Controversy means it's being truly used, and it also means that problems will be exposed. JoinAI's journey with synthetic data is just beginning. To realize our dreams, we will steadfastly continue on this path. It's precisely because of this that we welcome the emergence of any controversy. Every member of JoinAI maintains the most open and optimistic attitude toward controversy. For us, who hold a simple technological faith, difficulties are never more numerous than solutions.
Final Thoughts
Whenever people talk about "AI intelligence not being separable from training data," no matter how it's expressed, it doesn't change the fact that it sounds difficult to get excited about, utterly unsexy, and frustrating. Compared to this plain truth, we inevitably prefer stories of "making much out of little" or "using minimal effort to move a great weight," such as the once-popular concept of few-shot learning (the idea that good AI effects can be achieved with a small amount of training data).

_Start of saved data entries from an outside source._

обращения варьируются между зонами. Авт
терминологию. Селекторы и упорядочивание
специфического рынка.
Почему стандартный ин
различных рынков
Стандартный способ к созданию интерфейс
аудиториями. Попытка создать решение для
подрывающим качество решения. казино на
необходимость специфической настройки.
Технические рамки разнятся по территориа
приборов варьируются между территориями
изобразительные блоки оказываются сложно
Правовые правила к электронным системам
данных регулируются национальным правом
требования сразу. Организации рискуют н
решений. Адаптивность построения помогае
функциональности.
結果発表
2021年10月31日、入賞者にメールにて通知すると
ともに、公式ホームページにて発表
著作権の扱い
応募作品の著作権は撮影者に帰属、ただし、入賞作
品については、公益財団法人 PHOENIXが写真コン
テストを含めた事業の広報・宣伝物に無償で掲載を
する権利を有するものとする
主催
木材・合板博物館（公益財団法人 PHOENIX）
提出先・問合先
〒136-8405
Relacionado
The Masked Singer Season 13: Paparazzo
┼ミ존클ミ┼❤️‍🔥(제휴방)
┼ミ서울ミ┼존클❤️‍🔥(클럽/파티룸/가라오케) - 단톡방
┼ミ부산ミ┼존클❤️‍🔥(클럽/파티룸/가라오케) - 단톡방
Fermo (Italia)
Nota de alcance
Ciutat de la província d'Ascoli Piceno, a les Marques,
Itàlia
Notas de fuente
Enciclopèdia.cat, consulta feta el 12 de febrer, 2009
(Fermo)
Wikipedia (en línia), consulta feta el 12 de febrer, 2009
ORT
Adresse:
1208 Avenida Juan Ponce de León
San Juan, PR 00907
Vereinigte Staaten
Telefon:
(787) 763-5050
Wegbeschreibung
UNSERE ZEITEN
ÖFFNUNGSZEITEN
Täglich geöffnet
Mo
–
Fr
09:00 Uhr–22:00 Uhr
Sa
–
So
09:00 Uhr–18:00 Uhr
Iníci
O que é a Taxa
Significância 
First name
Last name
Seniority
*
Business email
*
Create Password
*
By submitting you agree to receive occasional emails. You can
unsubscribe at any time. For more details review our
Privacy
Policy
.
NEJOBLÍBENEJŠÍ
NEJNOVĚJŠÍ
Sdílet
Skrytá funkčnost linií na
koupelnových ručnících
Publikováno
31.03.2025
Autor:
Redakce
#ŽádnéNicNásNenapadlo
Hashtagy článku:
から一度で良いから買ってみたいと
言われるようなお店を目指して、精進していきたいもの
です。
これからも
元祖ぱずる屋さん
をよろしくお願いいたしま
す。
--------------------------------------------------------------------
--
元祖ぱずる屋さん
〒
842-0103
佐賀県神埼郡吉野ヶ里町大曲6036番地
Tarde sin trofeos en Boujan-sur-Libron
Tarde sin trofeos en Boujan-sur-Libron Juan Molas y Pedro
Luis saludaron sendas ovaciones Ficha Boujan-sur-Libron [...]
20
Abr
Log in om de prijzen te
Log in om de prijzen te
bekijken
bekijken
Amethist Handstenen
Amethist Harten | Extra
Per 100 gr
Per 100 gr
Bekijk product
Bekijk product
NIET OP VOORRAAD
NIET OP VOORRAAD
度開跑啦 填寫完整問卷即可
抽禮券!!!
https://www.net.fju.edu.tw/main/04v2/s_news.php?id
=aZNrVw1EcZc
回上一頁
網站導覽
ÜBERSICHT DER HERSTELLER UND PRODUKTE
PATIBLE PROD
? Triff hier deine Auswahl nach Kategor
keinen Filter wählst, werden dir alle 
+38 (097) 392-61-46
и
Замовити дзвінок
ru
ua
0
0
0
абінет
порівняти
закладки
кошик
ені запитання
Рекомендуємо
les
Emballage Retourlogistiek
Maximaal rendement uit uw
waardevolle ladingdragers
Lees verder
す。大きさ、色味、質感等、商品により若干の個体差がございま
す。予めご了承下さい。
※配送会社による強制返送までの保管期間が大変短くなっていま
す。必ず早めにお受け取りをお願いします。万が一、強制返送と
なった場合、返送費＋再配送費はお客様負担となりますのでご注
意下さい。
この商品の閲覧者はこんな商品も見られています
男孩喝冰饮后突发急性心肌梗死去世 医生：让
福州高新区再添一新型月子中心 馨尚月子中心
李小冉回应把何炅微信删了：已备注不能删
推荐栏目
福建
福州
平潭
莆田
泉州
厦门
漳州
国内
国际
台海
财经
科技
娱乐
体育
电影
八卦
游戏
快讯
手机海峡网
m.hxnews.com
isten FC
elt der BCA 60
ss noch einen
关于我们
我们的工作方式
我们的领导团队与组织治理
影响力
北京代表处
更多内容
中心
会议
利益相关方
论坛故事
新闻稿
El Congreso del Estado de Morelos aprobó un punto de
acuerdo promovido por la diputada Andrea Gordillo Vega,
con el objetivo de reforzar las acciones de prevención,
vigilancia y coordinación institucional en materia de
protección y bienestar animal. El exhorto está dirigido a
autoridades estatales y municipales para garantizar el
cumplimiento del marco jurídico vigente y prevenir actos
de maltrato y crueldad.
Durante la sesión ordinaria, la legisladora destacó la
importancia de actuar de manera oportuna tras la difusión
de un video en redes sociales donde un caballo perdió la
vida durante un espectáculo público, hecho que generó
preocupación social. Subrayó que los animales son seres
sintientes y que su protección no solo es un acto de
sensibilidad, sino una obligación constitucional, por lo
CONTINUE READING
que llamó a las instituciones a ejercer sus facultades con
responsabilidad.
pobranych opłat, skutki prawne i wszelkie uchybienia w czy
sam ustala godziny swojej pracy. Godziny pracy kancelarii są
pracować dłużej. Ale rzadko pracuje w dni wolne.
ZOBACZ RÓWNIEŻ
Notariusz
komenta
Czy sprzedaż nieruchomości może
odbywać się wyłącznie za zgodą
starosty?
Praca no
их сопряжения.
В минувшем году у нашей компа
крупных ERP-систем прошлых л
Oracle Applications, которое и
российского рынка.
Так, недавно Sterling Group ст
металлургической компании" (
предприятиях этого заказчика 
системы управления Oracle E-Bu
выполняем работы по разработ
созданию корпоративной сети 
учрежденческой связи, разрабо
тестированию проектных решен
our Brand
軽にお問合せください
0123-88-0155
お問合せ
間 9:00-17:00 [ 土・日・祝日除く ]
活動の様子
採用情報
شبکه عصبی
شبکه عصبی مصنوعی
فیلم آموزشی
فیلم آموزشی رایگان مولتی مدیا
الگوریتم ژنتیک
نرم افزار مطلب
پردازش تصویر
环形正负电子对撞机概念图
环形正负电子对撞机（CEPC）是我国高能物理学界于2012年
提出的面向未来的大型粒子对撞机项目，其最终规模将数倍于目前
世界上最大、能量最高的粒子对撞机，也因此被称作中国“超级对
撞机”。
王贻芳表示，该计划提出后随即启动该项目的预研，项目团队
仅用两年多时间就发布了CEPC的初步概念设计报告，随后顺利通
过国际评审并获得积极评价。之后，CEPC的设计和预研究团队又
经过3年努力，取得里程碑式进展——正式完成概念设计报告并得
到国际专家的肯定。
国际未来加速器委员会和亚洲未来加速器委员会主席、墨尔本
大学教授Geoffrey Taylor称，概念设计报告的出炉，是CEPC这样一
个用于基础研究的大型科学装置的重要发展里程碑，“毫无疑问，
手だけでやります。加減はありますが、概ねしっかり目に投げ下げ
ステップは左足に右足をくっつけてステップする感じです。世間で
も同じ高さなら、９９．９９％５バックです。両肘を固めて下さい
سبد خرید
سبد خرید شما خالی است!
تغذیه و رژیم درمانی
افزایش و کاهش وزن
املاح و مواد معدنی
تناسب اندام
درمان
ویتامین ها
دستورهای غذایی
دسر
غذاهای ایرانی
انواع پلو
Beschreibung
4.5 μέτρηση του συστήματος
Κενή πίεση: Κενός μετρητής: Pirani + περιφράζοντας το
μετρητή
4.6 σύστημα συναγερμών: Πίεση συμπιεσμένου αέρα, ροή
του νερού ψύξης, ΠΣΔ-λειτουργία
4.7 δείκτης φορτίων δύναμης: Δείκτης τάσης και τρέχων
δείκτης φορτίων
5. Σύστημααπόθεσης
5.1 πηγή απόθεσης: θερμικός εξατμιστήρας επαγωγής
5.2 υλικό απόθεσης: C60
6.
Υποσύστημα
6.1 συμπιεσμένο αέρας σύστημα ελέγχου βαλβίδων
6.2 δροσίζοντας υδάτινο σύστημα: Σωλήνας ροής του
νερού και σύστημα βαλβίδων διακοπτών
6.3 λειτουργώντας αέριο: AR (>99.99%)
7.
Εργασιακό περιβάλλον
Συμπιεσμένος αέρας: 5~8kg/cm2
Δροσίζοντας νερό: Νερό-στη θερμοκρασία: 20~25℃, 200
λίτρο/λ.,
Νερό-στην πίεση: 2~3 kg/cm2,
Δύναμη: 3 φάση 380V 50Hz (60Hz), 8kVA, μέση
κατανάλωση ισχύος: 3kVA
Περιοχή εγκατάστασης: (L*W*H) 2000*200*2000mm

From a human nature perspective, it's hard for us to restrain ourselves from seeking shortcuts. Moreover, from a scientifically dialectical perspective, even if ChatGPT has proven that the scaling law is the shortcut, it doesn't mean that the path to "intelligence emergence" is limited to the scaling law alone.
However, as long as humanity doesn't cease exploring AI/AGI, we must still face the fact that "the existing data in the real world" cannot meet the basic conditions for training, and the exploration of "synthetic data" and its related technological paths is humanity's dream shortcut.
In JoinAI's data methodology, there's a core principle formula:
Better data = (Better data AI fit x Better data acquisition methods x Better data selection methods) / Better data management methods.
Only the best synthetic technology can simultaneously maximize all three factors within the parentheses. And this is what JoinAI has been striving for.